It’s been a year since Anthropic launched Model Context Protocol (MCP), an emerging open source standard that facilitates the connection of AI agents to numerous data sources and tools. Prior to MCP, those connections needed to be coded with LLM-specific frameworks, a resource intensive and costly exercise, so the standard has significantly contributed to the adoption by enabling MCP clients i.e. LLMs to connect with MCP servers, of which there are now thousands. To mark its first anniversary, Anthropic bequeathed the standard to the Agentic AI Foundation (AAIF), which falls under the remit of the Linux Foundation, ensuring it will remain available to all, but the past year has had some rocky moments, fraught with issues that threatened to undermine the standard.

As with any emergent technology, MCP has its fallibilities. Security researchers have put the standard through its paces, probing real world deployments to look for vulnerabilities and they certainly found them. Security flaws that have been discovered include remote command execution (RCE), path traversal and file system exposure, as well as gaps in authorisation and authentication.

Back in June, it was discovered that approximately half of the 15,000 MCP servers analysedwere misconfigured and that the most common issue was the ‘Neighbor Jack’ vulnerability. This saw those servers affected bound to all network interfaces, enabling anyone on the same network to access and potentially run the tools or operations via that server. Other servers were found to allowed arbitrary code execution due to careless use of subprocess, lack of input sanitisation or path traversal. And servers affected by both issues would enable an attacker to access and control not just the server but also the host user’s machine.

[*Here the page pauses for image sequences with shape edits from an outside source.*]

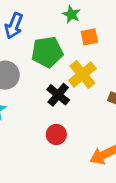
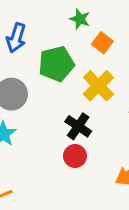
orange square: (89, 37) -> (102, 43), turned -36
black cross: (58, 95) -> (78, 126), moved

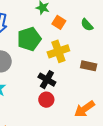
yellow cross: (98, 86) -> (58, 51), turned 30

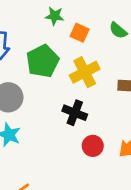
red circle: (46, 100) -> (93, 146), moved

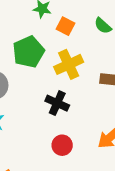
red circle: (93, 146) -> (62, 145), moved

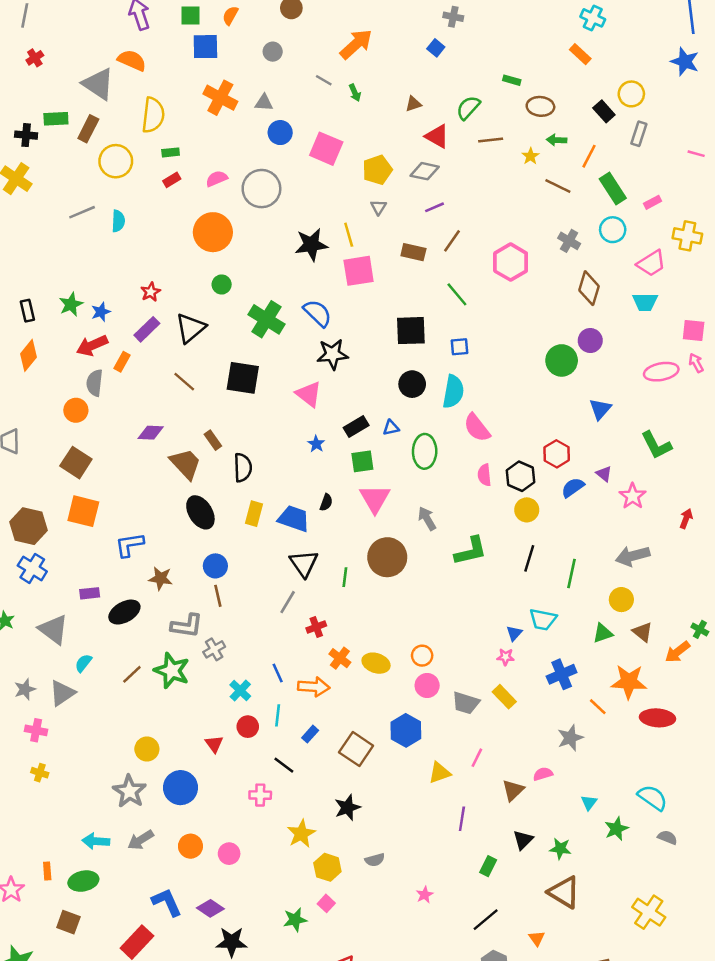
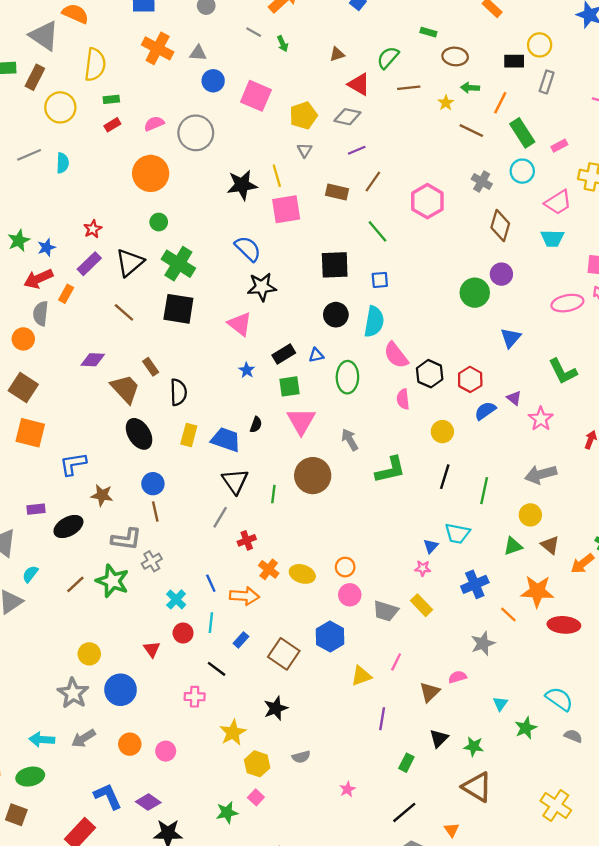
black rectangle: (604, 111) -> (514, 61), turned -48
green cross: (266, 319) -> (178, 264), moved
black hexagon: (520, 476) -> (430, 374), moved

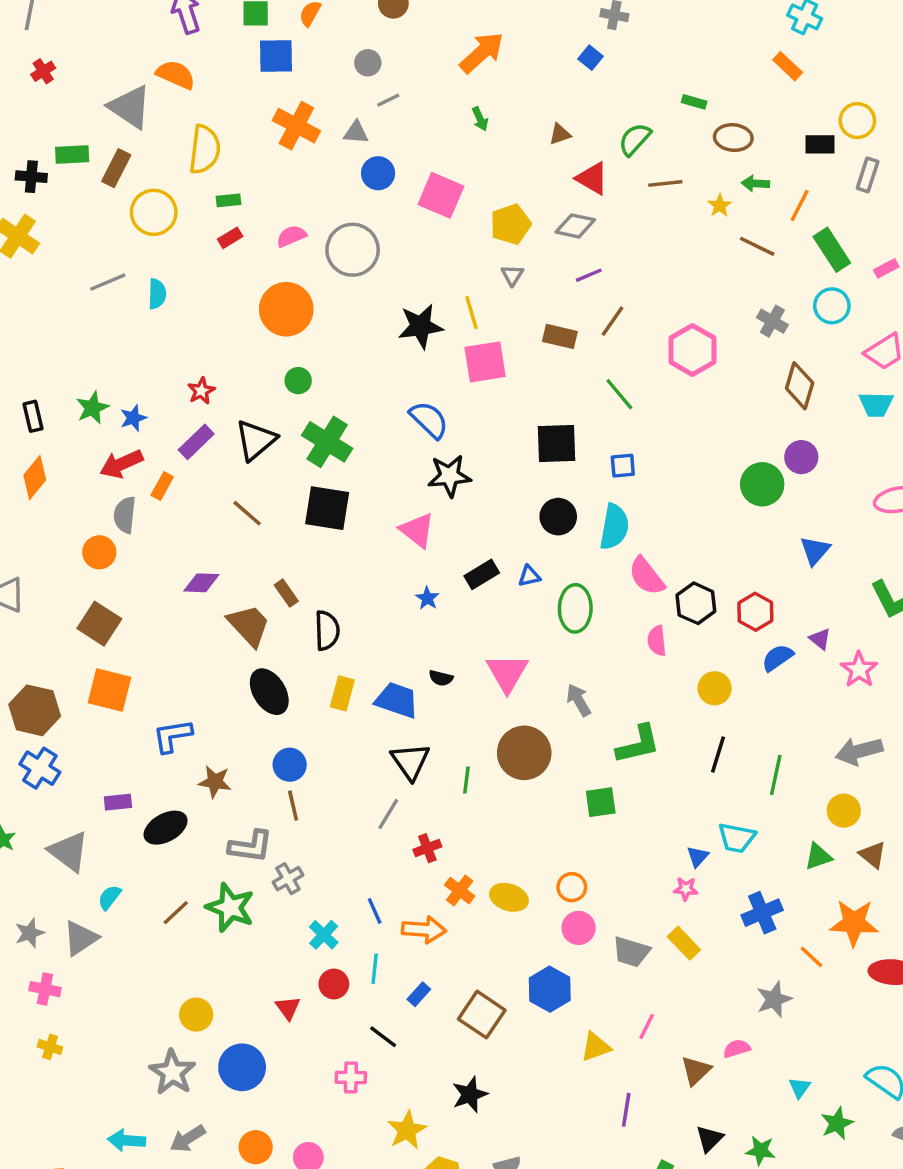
gray line: (254, 32) -> (388, 100), moved, turned -56
green square: (290, 386) -> (601, 802), moved
black semicircle: (256, 425) -> (441, 678), turned 84

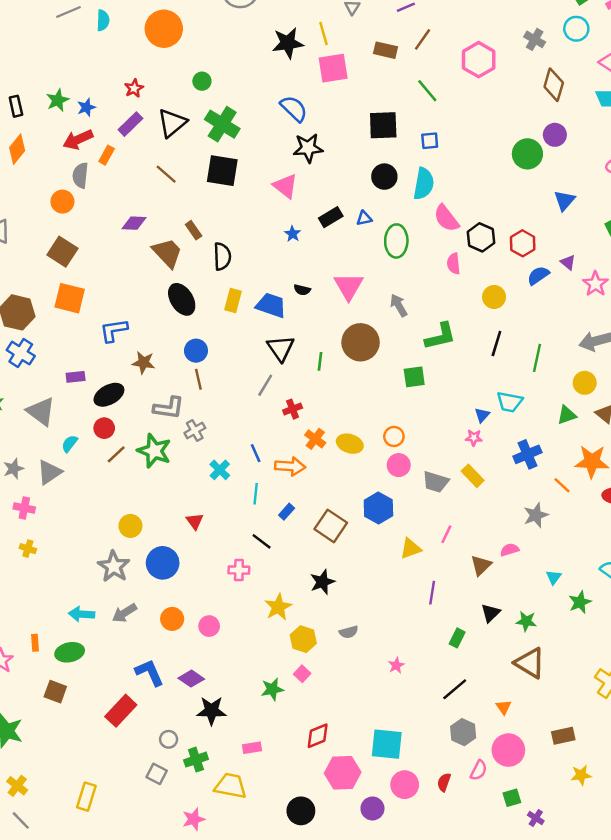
orange circle: (286, 309) -> (164, 29), moved
red circle: (334, 984) -> (104, 428), moved

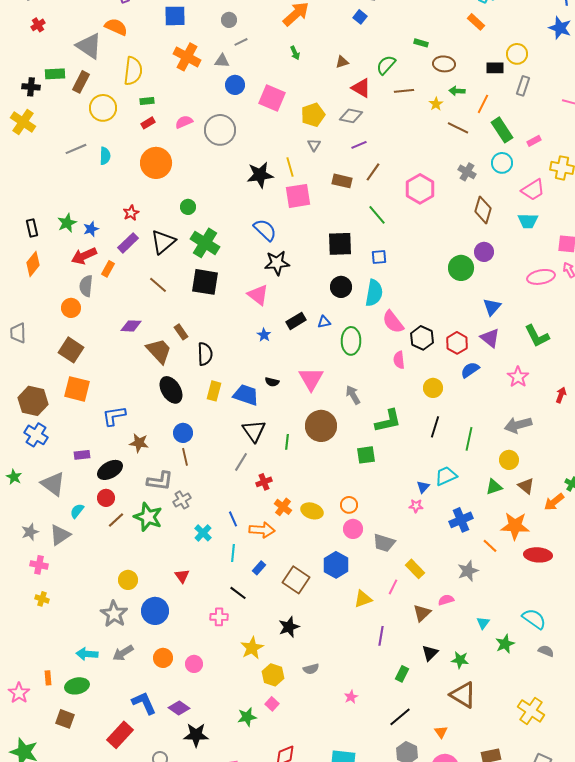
purple triangle: (568, 262) -> (490, 338), moved, size x1.5
cyan trapezoid: (510, 402) -> (446, 476), turned 145
yellow rectangle: (473, 476) -> (415, 569), moved

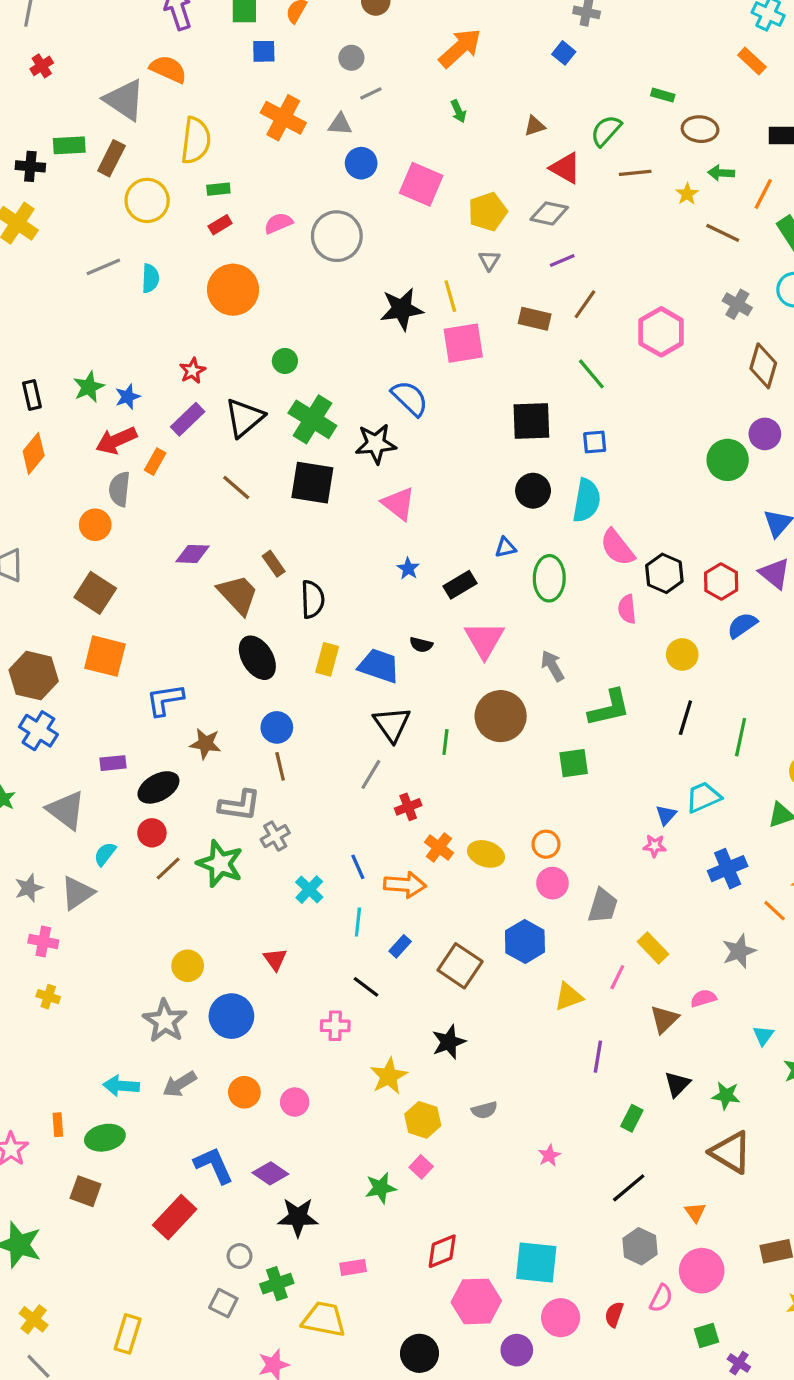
blue square: (175, 16) -> (264, 51), size x0.7
black star: (277, 263) -> (376, 444), moved
black rectangle: (296, 321) -> (460, 585), moved
gray trapezoid: (384, 543) -> (603, 906), turned -90

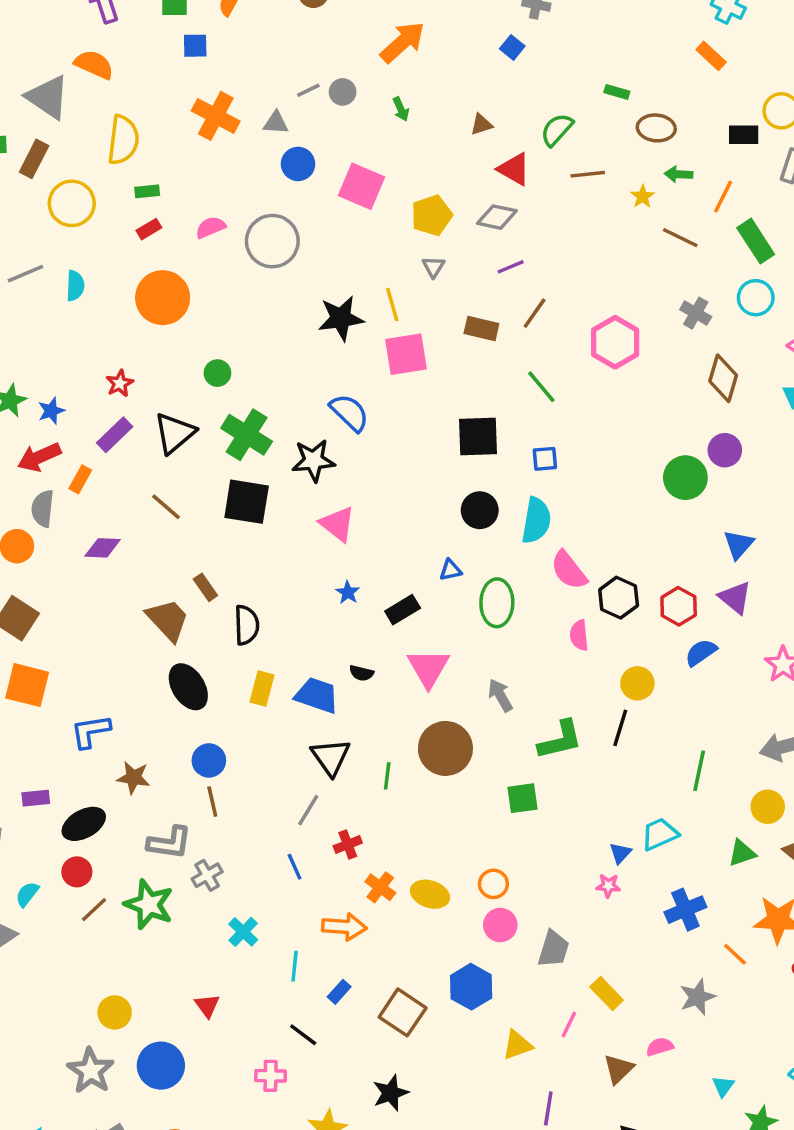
gray circle: (351, 58) -> (343, 92), moved
purple diamond: (192, 554) -> (103, 548), moved
black line: (685, 718) -> (620, 728), moved
blue line: (358, 867) -> (295, 867), moved

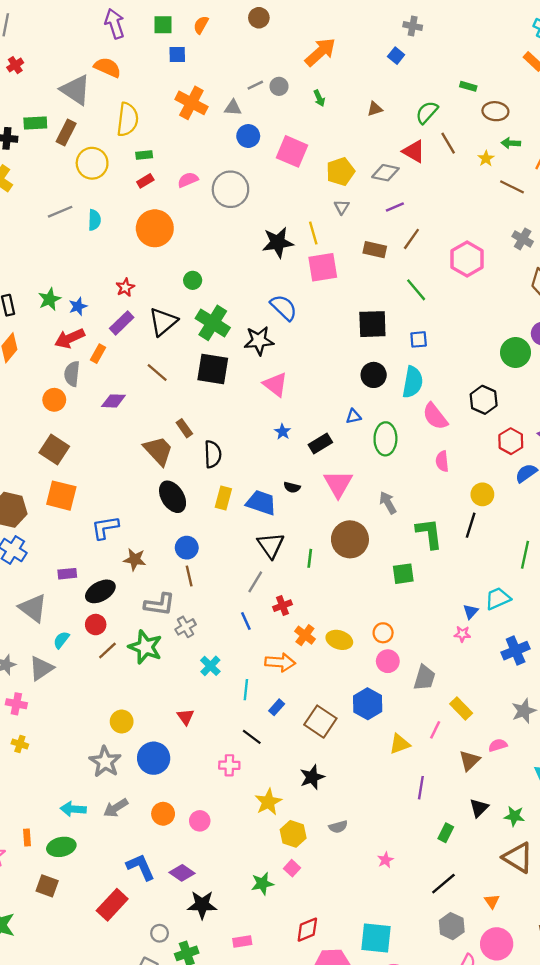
red triangle: (514, 169) -> (414, 151), moved
brown line: (588, 174) -> (448, 143), turned 65
black hexagon: (619, 598) -> (484, 400), moved
green L-shape: (560, 740) -> (429, 533), turned -84

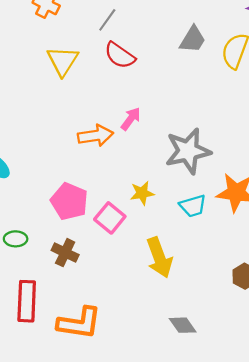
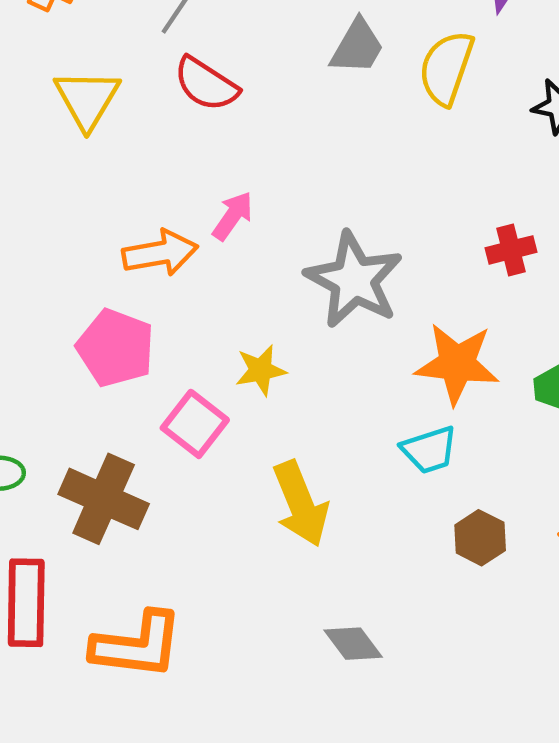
gray star: (188, 151) -> (354, 280), turned -30
pink pentagon: (69, 201) -> (116, 348), moved
cyan trapezoid: (193, 206) -> (429, 450), moved
brown cross: (65, 253) -> (104, 499), size x1.5

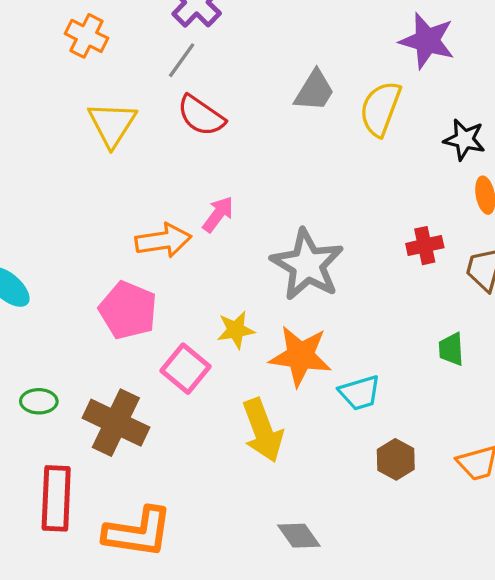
orange star: (457, 364) -> (300, 356), moved

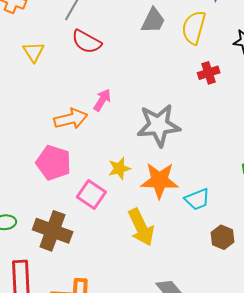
yellow triangle: (112, 124) -> (34, 52), size x0.7
red cross: (425, 246) -> (209, 73), moved
gray star: (307, 265) -> (159, 125), turned -30

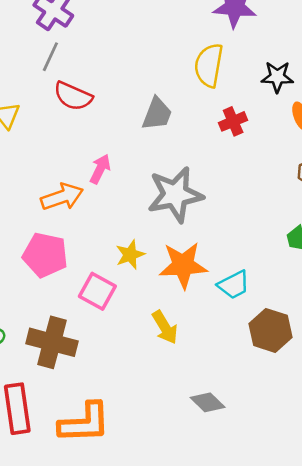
gray trapezoid: (153, 21) -> (157, 114), moved
yellow arrow: (141, 227) -> (165, 327), size x0.7
brown hexagon: (223, 237) -> (271, 330), size x1.4

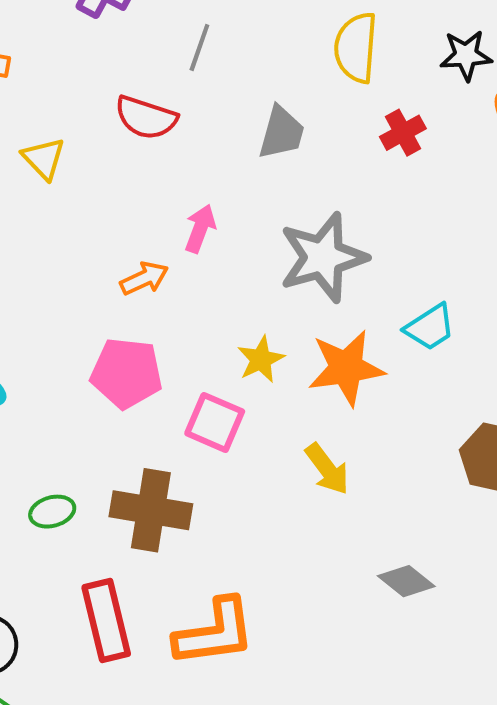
gray line: (50, 57) -> (199, 47), moved
orange arrow: (62, 197) -> (144, 278), size x0.7
cyan trapezoid: (234, 285) -> (430, 327), moved

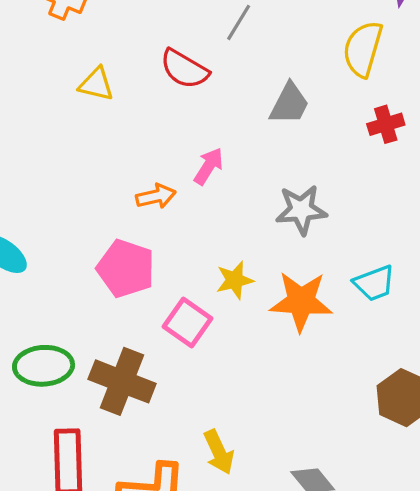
yellow triangle: (44, 158) -> (96, 84), turned -45
gray star: (323, 257) -> (301, 210), size x0.7
yellow arrow: (327, 469) -> (219, 452), moved
green ellipse: (52, 512) -> (44, 366), size x1.6

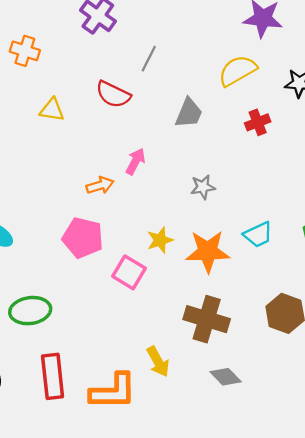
yellow semicircle: (363, 49) -> (237, 71), turned 48
gray star: (301, 210) -> (203, 187), size x0.7
brown cross: (122, 381) -> (207, 319), moved

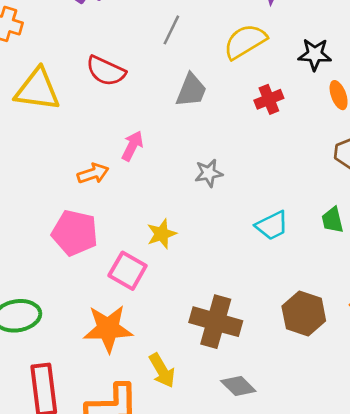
gray line: (149, 59) -> (171, 30), moved
yellow triangle: (52, 110) -> (37, 90), size x1.6
orange star: (208, 251) -> (108, 329), moved

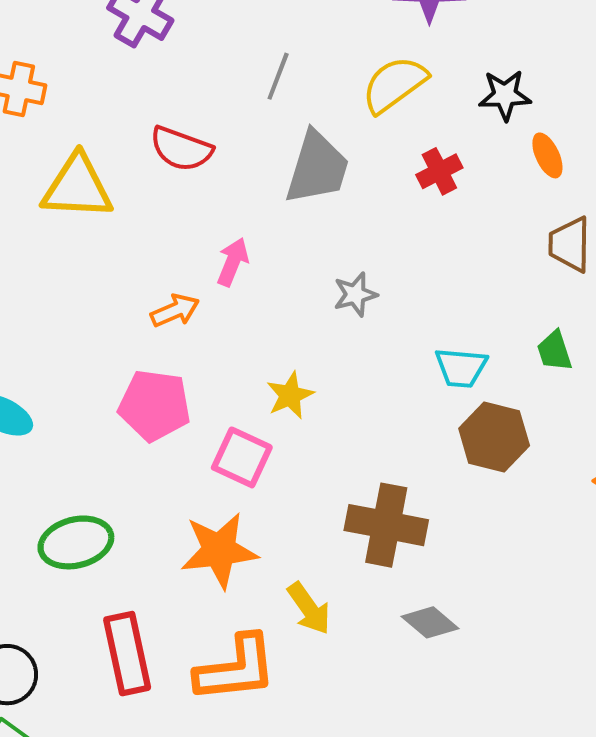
gray trapezoid: (191, 90) -> (317, 168), size x1.4
cyan trapezoid: (272, 225) -> (461, 368), turned 36
brown hexagon: (304, 313) -> (494, 437), moved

That same month, Asana, a project and task management SaaS platform, disclosed a cross-tenant flaw affecting the MCP server it had stood up in May. The flaw meant data was potentially exposed among those users who were accessing the same data type, prompting the company to recommend admins review Asana logs to see if they contained any data from another organisation and to report this.

Anthropic suffers issues

Issues then started to be identified in Anthropic’s own tools and servers. In June, its MCP Inspector, a developer tool for testing and debugging MCP servers, was found to be vulnerable to RCE. Then in July, mcp-remote, a tool that acts as a proxy connecting LLMs to connect via MCP clients to MCP servers, was found to allow arbitrary operating system commands. And in August, two CVE’s were disclosed pertaining to its Filesystem MCP Server. Dubbed EscapeRoute, the first CVE bypassed directory containment so that an attacker could use the AI to access directories using the same file path while the second CVE would have allowed an attacker to break free of the MCP server’s sandbox entirely and toread or write to anywhere in the filesystem.

 

In September, a CVE affecting the Cherry Studio MCP client was disclosed followed by a misconfiguration of the Smithery.ai MCP hosting service in October. This path traversal flawexposed 3,000 MCP servers and if exploited would have enabled the theft of API keys and secrets from thousands of customers. If exploited, the Smithery.ai would have become the first AI supply chain attack, according to the researchers.

What then became clear is that attackers don’t necessarily need to attack the MCP server at all. If the server is associated with a trusted brand, the attacker can simply stand-up a server pretending to be from that organisation, attract users and subvert the server to access their systems.

We saw this in September when an impostor Postmark MCP server hosted on npm (the legitimate project is on GitHub) was used to carry out the first known instance of a malicious MCP attack. The attackers released 15 legitimate versions of the rogue server before then installing a backdoor on the final version. The fake server was then used to steal user emails by BCCing these to an external server.

The attack served to highlight the need to verify the authenticity of the MCP server that the user or organisation is connecting to, as well as why it’s imperative that the organisation has access to a registry of trusted MCP servers. It also illustrates the need for agent validation and agentic AI architectures that adhere to zero trust principles. All too often, organisations are deploying AI projects without considering proper authentication, effectively blowing holes in their zero trust architectures.

The call to secure MCP

Then, in November, Anthropic announced it had observed the first example of an AI-orchestrated attack via MCP. Contentious because of the lack of detail it contained, the reportnonetheless showed how MCP had been subverted and used to attempt to infiltrate approximately thirty companies globally and saw Anthropic make a call to arms with respect to threat sharing, improving detection and stronger safety controls.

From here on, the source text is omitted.